Unexpected Code Coverage Reduction

https://softwareengineering.stackexchange.com/questions/400745

04-03-2021
|

Question

I am adding unit tests to some existing code which initially was not tested at all.

I have set up my CI system to fail builds where the code coverage percentage is reduced compared to previous build - mainly to set a path of continuing improvement.

I then encountered an unexpected and annoying (although mathematically correct) situation that can be reduced to the following:

Before refactor:
Method 1: 100 lines of code, 10 covered --> 10% coverage
Method 2: 20 lines of code, 15 covered --> 75% coverage

Total: 25 / 120 --> ~20% coverage
After refactor:
Method 1: 100 lines of code, 10 covered --> 10% coverage (untouched)
Method 2: 5 lines of code, 5 covered --> 100% coverage

Total: 15 / 105 --> ~14% coverage

So even though IMO the situation was improved, my CI system obviously does not agree.

Admittedly, this is a very esoteric problem, and would probably disappear when the bulk of the code will be covered better, but I would appreciate insights and ideas (or tools/configurations) that might allow me to keep enforcing an "improvement" path for coverage with my CI system.

The environment is Java, Jenkins, JaCoCo.

Solution

You can mitigate the effect to some degree by allowing the relative code coverage to reduce when the total number of uncovered lines also reduces, or when the total number of lines reduces, since this are pretty clear signs of a refactoring which sets a new base line for your coverage metrics.

In your example, the total number of uncovered lines reduces from 95 lines to 90 lines, and the total number of lines from 120 to 105. That should give you enough confidence that the relative coverage is quite unimportant in this situation. However, if you add new code, your metrics reflects the expectation of not allowing less relative coverage for the new code than the relative coverage you had before.

Side note: be aware, none of these metrics tells you if the tests are covering the most sensible parts of the code base.

OTHER TIPS

The problem I see here is that you have made the code coverage a trigger for build failure. I do believe that code coverage should be something that is routinely reviewed, but as you have experienced, you can have temporary reductions in your pursuit of higher code coverage.

In general, build failures should be predictable.
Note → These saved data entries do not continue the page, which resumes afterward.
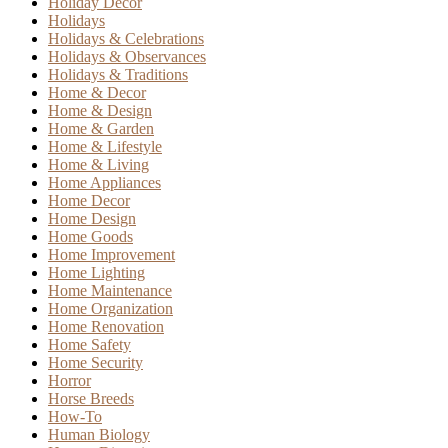
Holiday Decor
Holidays
Holidays & Celebrations
Holidays & Observances
Holidays & Traditions
Home & Decor
Home & Design
Home & Garden
Home & Lifestyle
Home & Living
Home Appliances
Home Decor
Home Design
Home Goods
Home Improvement
Home Lighting
Home Maintenance
Home Organization
Home Renovation
Home Safety
Home Security
Horror
Horse Breeds
How-To
Human Biology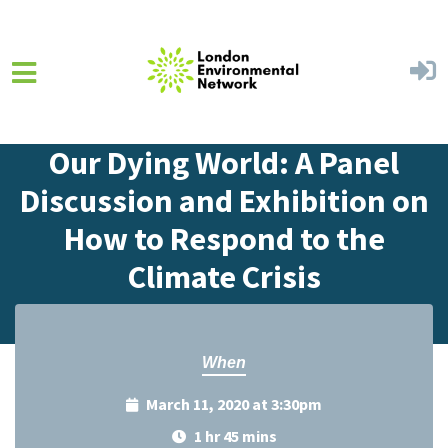
Skip to main content
Home
Events
Events Calendar
Our Dying World: A Panel
Discussion and Exhibition on
How to Respond to the
Climate Crisis
When
March 11, 2020 at 3:30pm
1 hr 45 mins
The following make good build failure events:

Code will not compile
Tests will not run
Tests fail
Post build packaging fails (i.e. can't make containers, etc.)
Packages cannot be published to repositories

All of these are pass/fail, quantitative measures, they work (binary value 1) or they don't (binary value 0).

Code quality should be monitored because they are qualitative. NOTE: percentages are a qualitative measure even though they have a number associated with it. The following are qualitative measures:

Cyclomatic complexity (a number associated with a qualitative concept, i.e. the number has a qualitative meaning)
Maintainability index (a number associated with a qualitative concept, i.e. the number has a qualitative meaning)
Percentage covered lines/branches/methods (qualitative summary of quantitative results)
Static analysis results (no numbers involved)

As with any trend, when you look over past releases you can find momentary reductions while the overall trend improves or stays the same (100% remains 100%). If the long term trend is toward less tested or maintainable code then you have a team problem you need to address. If the long term trend is toward higher quality code based on your measurements, then the team is doing their jobs.

Have you considered not using code coverage metrics?

I'm not going to argue that code coverage isn't something that you should look at. It absolutely is. It's good to keep track of what was covered before a build and after a build. It's also good to make sure that you're providing coverage over new and modified lines of code in a change (and, depending on your environment, may be tools that can facilitate this).

But as you're seeing right now, you can refactor and end up removing lines that were covered such that the percentage of lines covered go down. I'd agree with your reasoning - the logical coverage has not changed. You've also probably simplified other aspects of your code (I'd be curious in how various complexity measures have changed before and after your refactoring, for example). But the math is correct - your percentage of lines covered has, in fact, gone down.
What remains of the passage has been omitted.